While current WWE RAW Women’s Champion, Ronda Rousey, will not be competing on the event (as women are banned from performing in Saudi Arabia) she featured the main event of 28 October WWE Evolution, the “first ever all-women’s pay-per-view” with lacklustre backing from WWE themselves, to say the least. She believes that if fans in Saudi Arabia buy Crown Jewel, they will be exposed to Evolution and other WWE programming featuring female competitors. She says to TMZ, “… women can’t compete in Saudi Arabia right now, but if the Crown Jewel is a huge success and WWE really takes off in Saudi Arabia then (fans) are going to demanding to see the women too.” While she acknowledges that these things take time, with WWE’s pseudo-progressive veneer and reluctance to front up to political criticism, the event of their pushing for such change seems unlikely.
Things can change. We have an entirely new family-friendly product in modern WWE than we did as little as ten years ago. uprooted a culture of drug abuse for the betterment of their talent and to reshape their public image for the better. It’s not impossible.

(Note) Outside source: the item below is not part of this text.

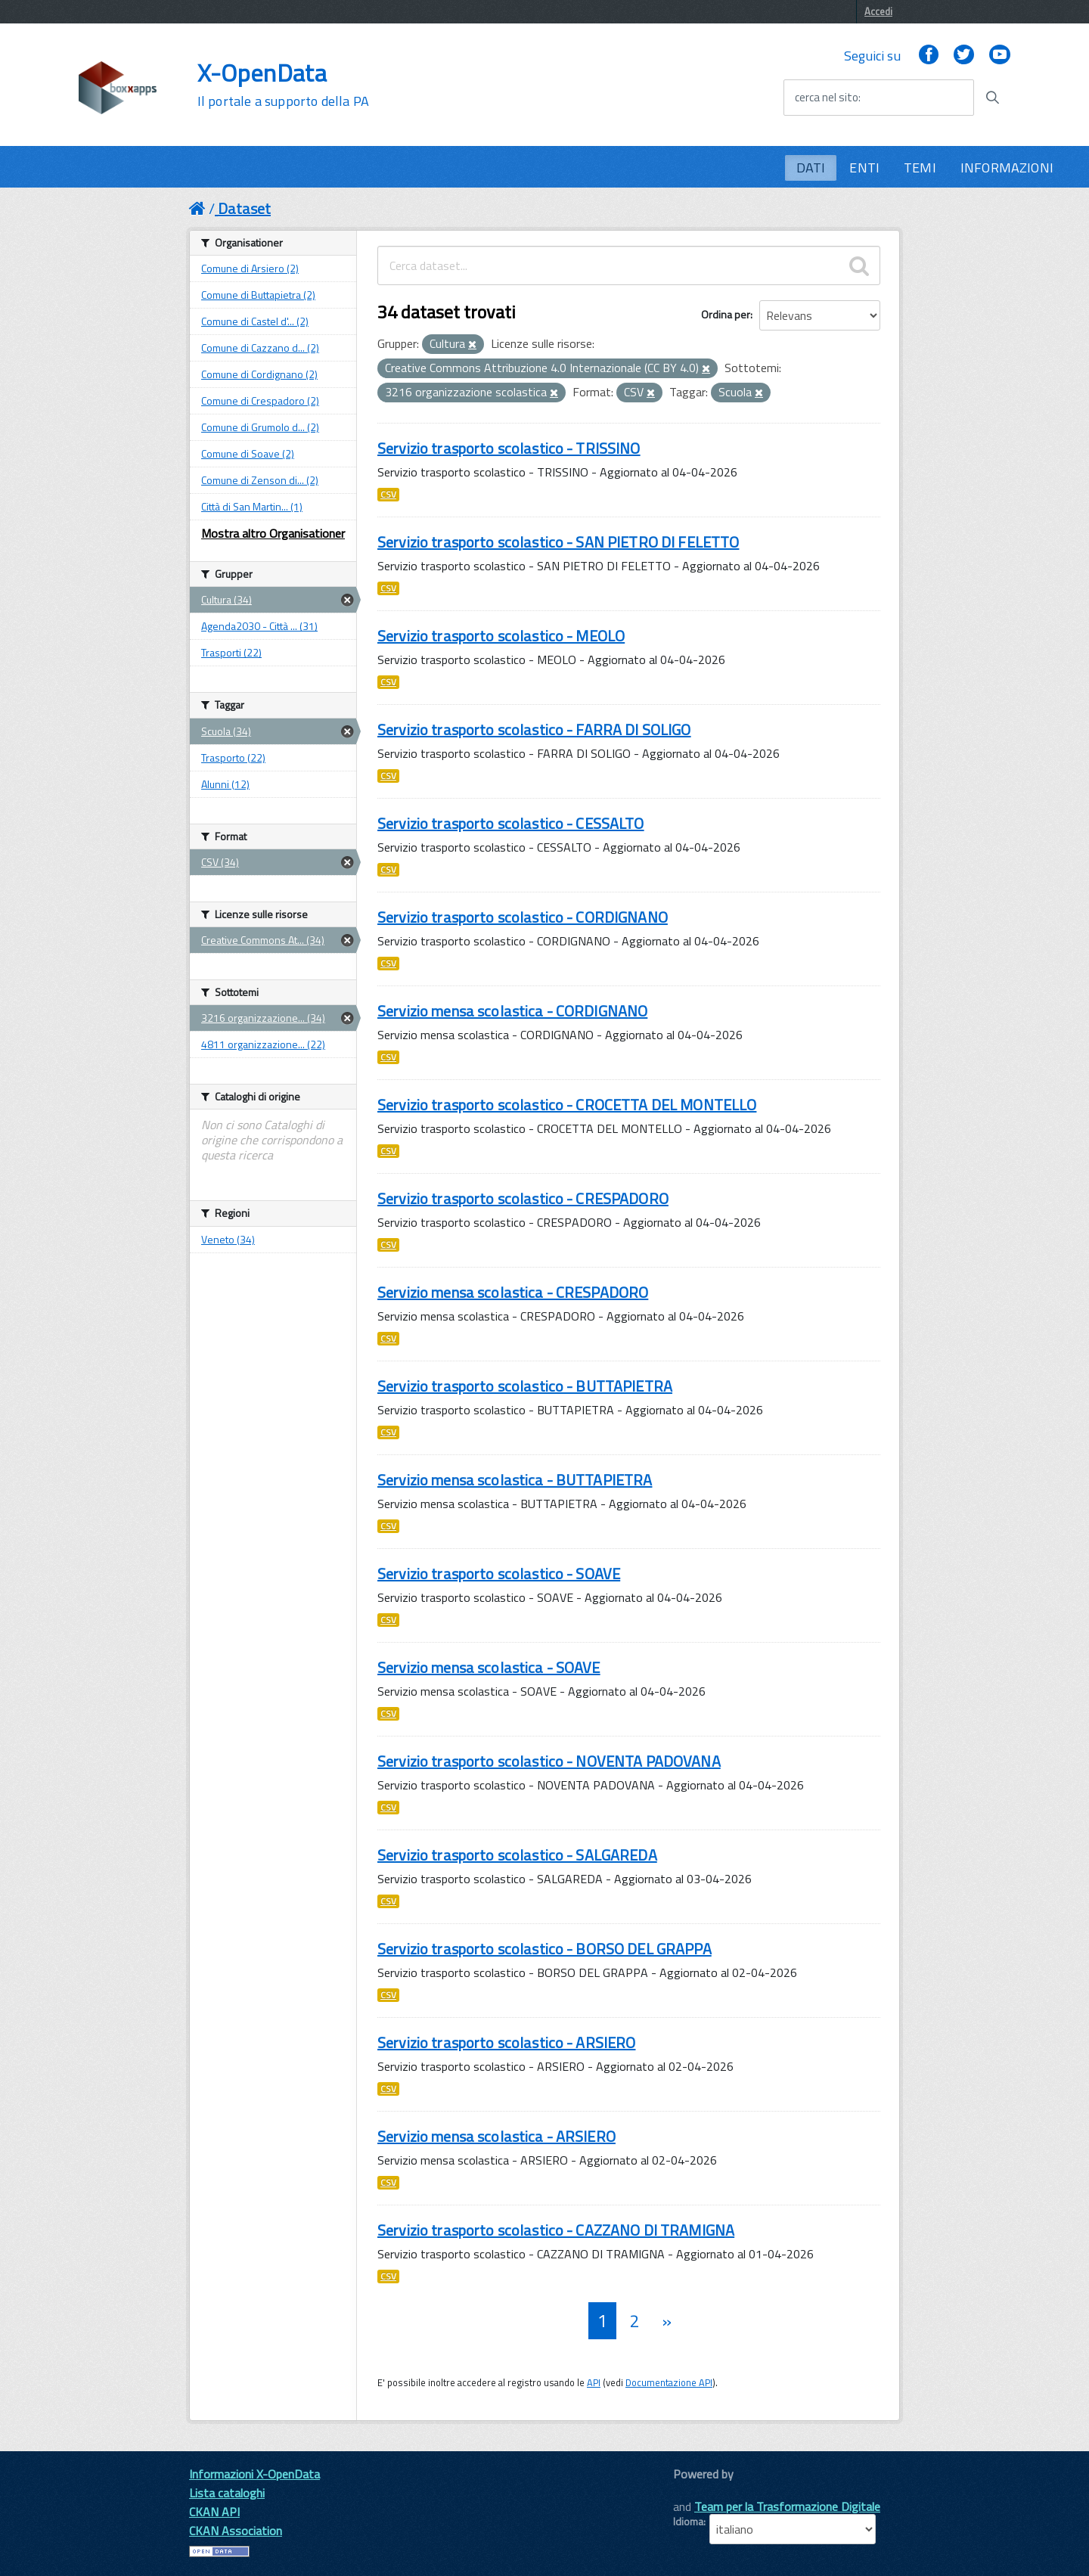 This screenshot has width=1089, height=2576. Describe the element at coordinates (214, 2512) in the screenshot. I see `CKAN API` at that location.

WWE Executives are hearing what they want to hear. So, why don’t we give it right back to them, and switch off? Whether you’re a fan or a bystander, we are just as accountable for upholding the ethical and moral standard of our entertainment industries, particularly that with the global reach of WWE. Even in all this noise, our voices matter. With all their work advocating for the fight against cancer and promoting youth wellbeing, we can’t turn a blind eye now.
I will not be watching Crown Jewel, and neither should you.